Masters of the Miiverse
What does the Wii U bring to the online world? Chris Donlan investigates.
One of the more surprising traits of the current generation of console hardware is that the machines themselves have become definite places. Whether it's Xbox Live or the PlayStation Network, they exist in tangible ways even if there's no game sat in the tray or chattering away on the hard drive. The Xbox 360 is forever shedding its skin in this regard, adding and then cutting social features, moving from those swooshing blades through to Metro - not that it's called Metro anymore - in the space of three Gears of War games. PS3, on the other hand, has stuck with the XMB from the start, opting for cold, sleek, slightly impenetrable style, even if Sony's recently decided to give the shop a bit of a seeing to.
The Wii, meanwhile, opted for an interface that sort of resembled the CCTV room of one of the planet's cleanest shopping malls: neat rows of TV screens flickering with little SD worlds. Now the Wii U's here, however, and the internet's a lot more comprehensively integrated into Nintendo's latest OS. The Wii U's the first console to be born with the age of social media in full flow, in fact, so it probably shouldn't be that surprising that the status update and its ilk have had an impact on the company's thinking. Nintendo's response to all of this, though, does feel rather surprising. With the Miiverse, we're finally seeing Nintendo's answer to PSN and Xbox Live - not to mention Twitter and Facebook - and it's a very Nintendoish kind of answer.

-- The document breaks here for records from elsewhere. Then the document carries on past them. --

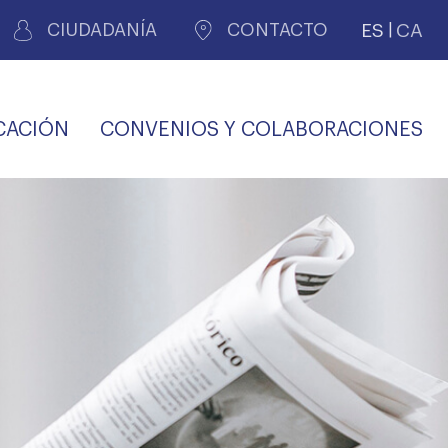
ES
CA
CIUDADANÍA
CONTACTO
CACIÓN
CONVENIOS Y COLABORACIONES
REGISTRO DE
CERTIFICADOS
MÉDICOS POR
LES
PERITAJE
JUDICIAL
PREMIOS Y BECAS
VIDA
SALUD Y APOYO AL
ECCIONES COLEGIALES
PERSONAL LABORAL
TRANSPARENCIA
TRÁMITES CONSULTA
S RECETAS
PROFESIONAL
MÉDICO
COMLL
MÉDICA
ilados
nitaria privada
S
OFERTAS Y
AGENCIA DE
R
DESCUENTOS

Reading through Jeffrey's piece on the subject the other day, I was initially a little disappointed. The Miiverse is a grand sort of name, and I think when I heard it for the first time I probably pictured shifting, swirling constellations of Nintendo avatars: shimmering Oort clouds of bowl cuts, sunglasses, goatees and those funny little piggy noses you use when building caricatures of unloved work colleagues. In reality, when you fire the thing up, either from the main Wii U dash or in-game, with a tap of the GamePad's home button and a quick selection from the touchscreen, you're landed with something that looks rather drab and clinical: a selection of message boards themed around different communities, all of which currently relate to specific Wii U games.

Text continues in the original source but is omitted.